Unabomber Ted Kaczynski found dead in US prison cell
Kaczynski, 81, killed three people and injured 23 more during a mass mail-bombing spree between 1978 and 1995. He later pleaded guilty to his crimes
Ted Kaczynski, better known as the Unabomber, was found dead in his prison cell, federal officials confirmed to the media.
Kaczynski, 81, killed three people and injured 23 more during a mass mail-bombing spree between 1978 and 1995. He later pleaded guilty to his crimes.
He was sentenced to life without parole in 1996 after evading capture for almost 20 years, the BBC reported.
The Harvard-trained mathematician was eventually caught in a Montana cabin.
He was a man who fascinated America for decades, and he became the focus of numerous TV documentaries.

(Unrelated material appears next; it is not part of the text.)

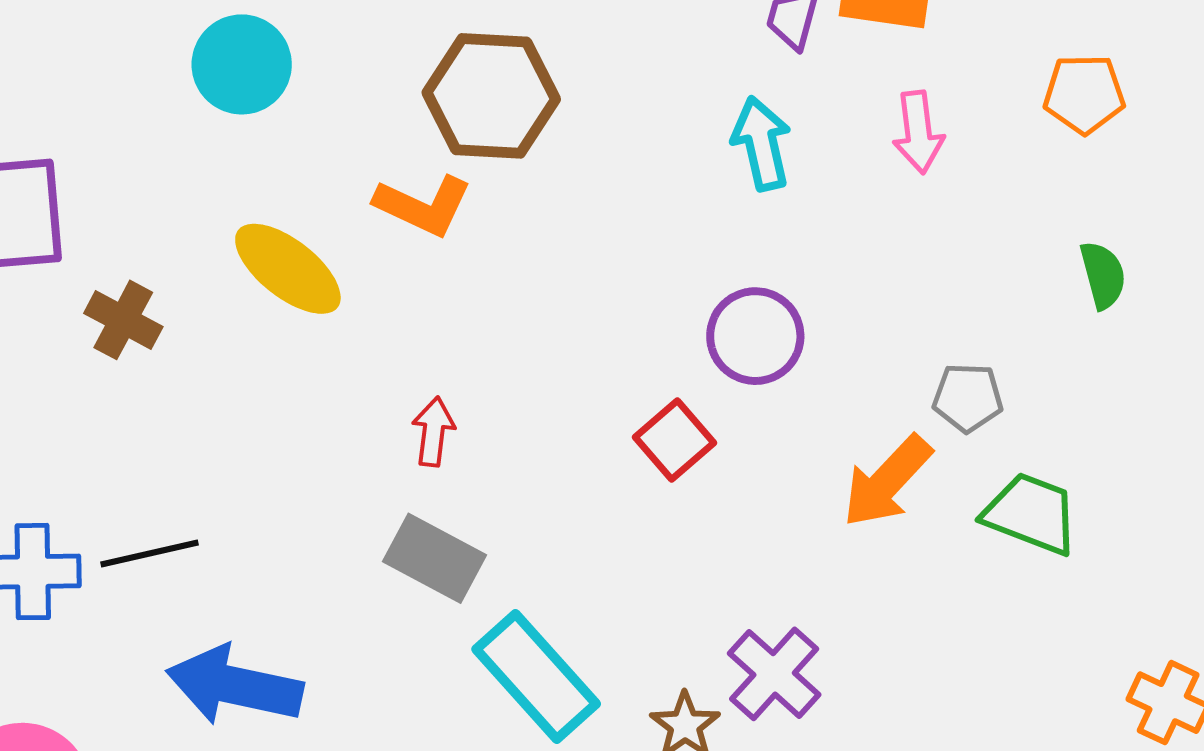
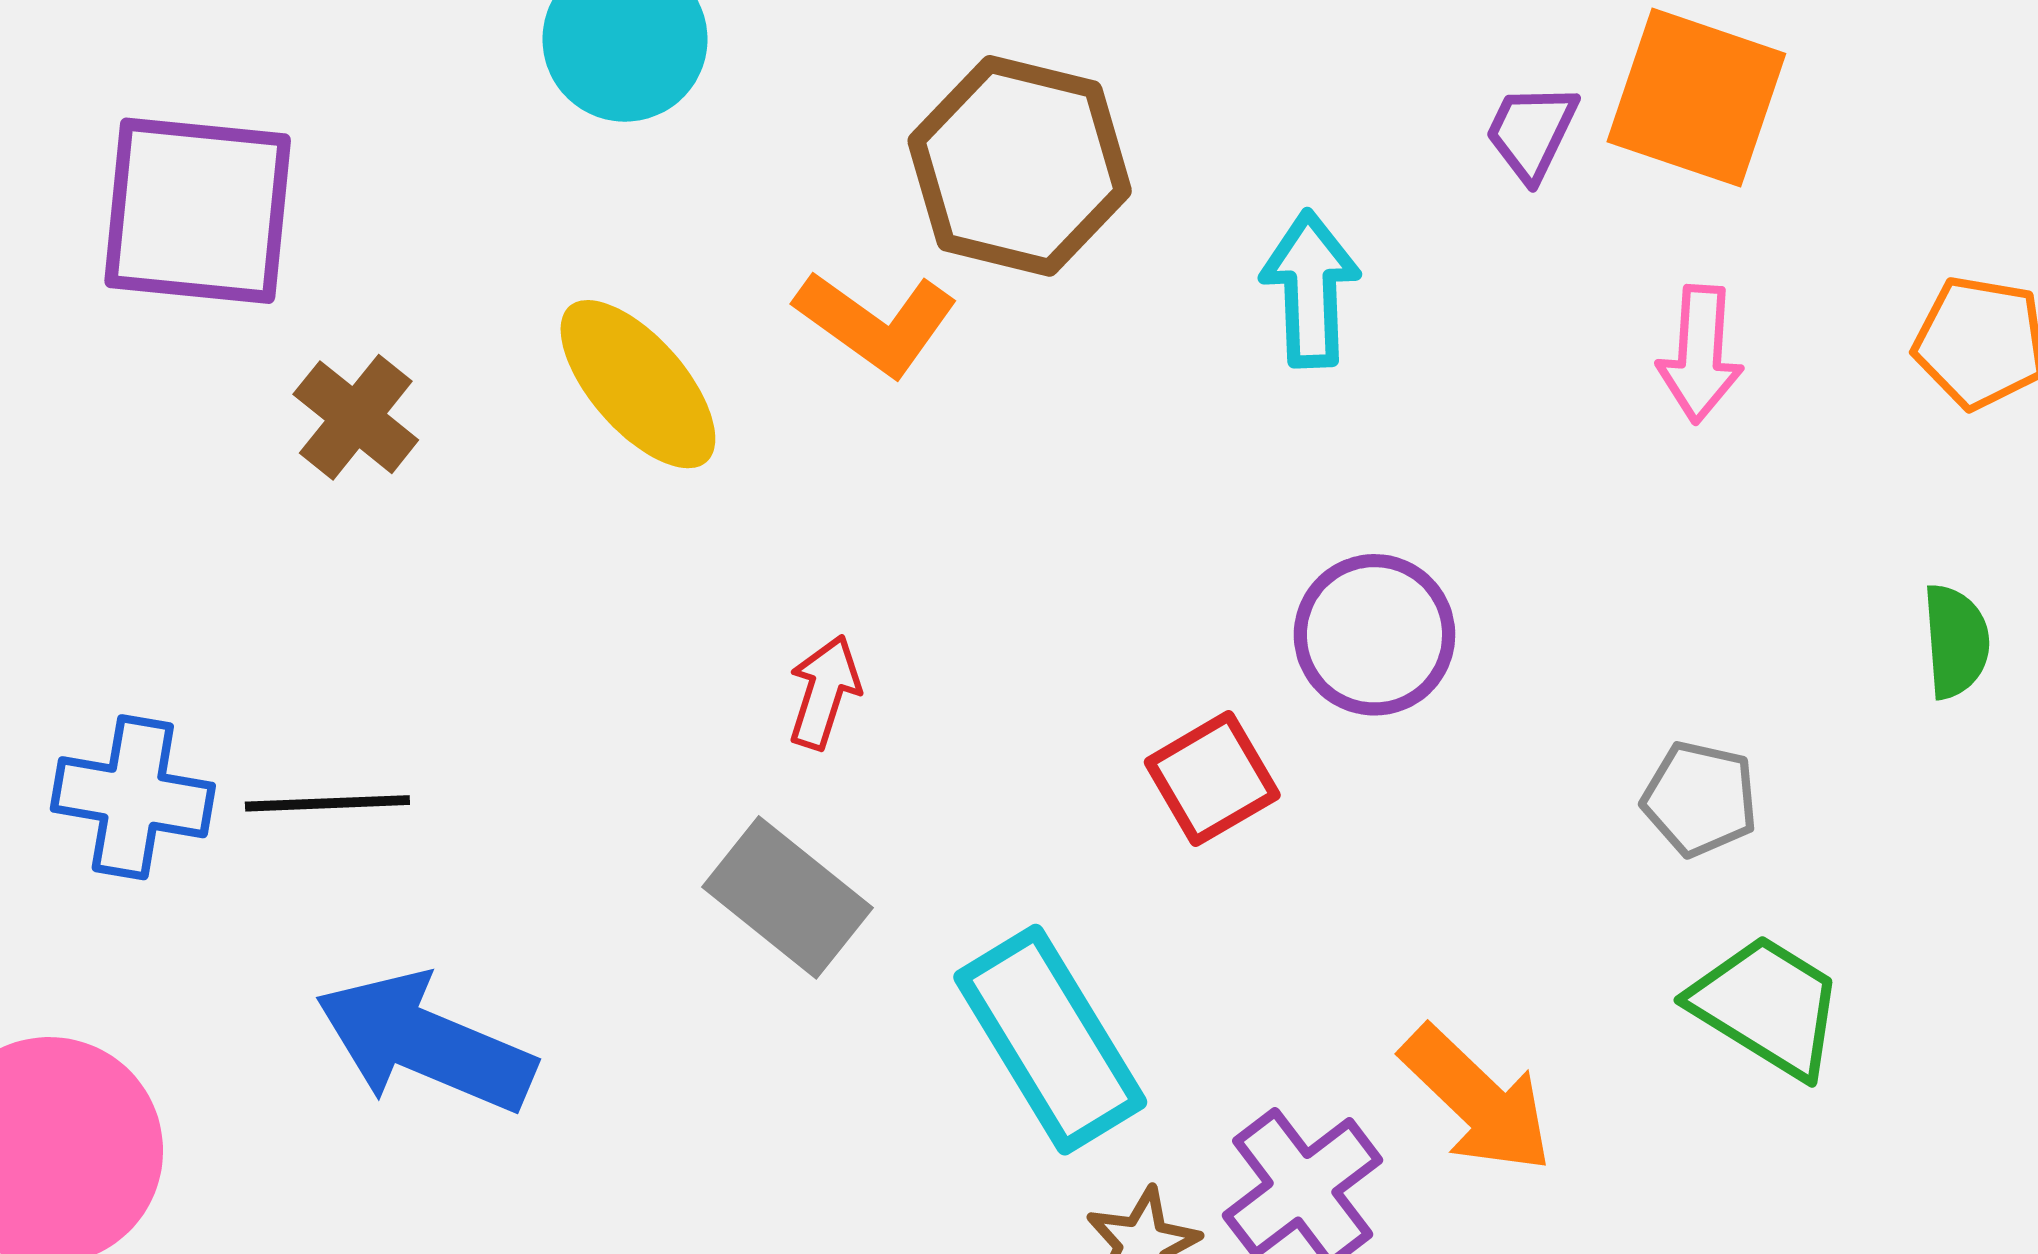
cyan arrow: (762, 143) -> (1310, 289), moved
orange arrow: (887, 481) -> (1477, 1100), moved, turned -100
cyan rectangle: (536, 676) -> (1050, 1040), moved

Kaczynski spent the past three decades held at prisons across the US - most recently at the Federal Medical Centre in Butner, North Carolina.
Prison guards at the facility discovered Kaczynski's body on Saturday morning at around 00:25 local time (04:25 GMT), a spokesperson for the US Bureau of Prisons told the BBC.
His cause of death was not immediately clear.
"Responding staff immediately initiated life-saving measures," the spokesperson said. Kaczynski was then "transported by EMS to a local hospital and subsequently pronounced deceased by hospital personnel".
Before suffering from declining health which prompted his transfer to the facility in December 2021, he had been held at the federal Supermax prison in Florence, Colorado, since May 1998.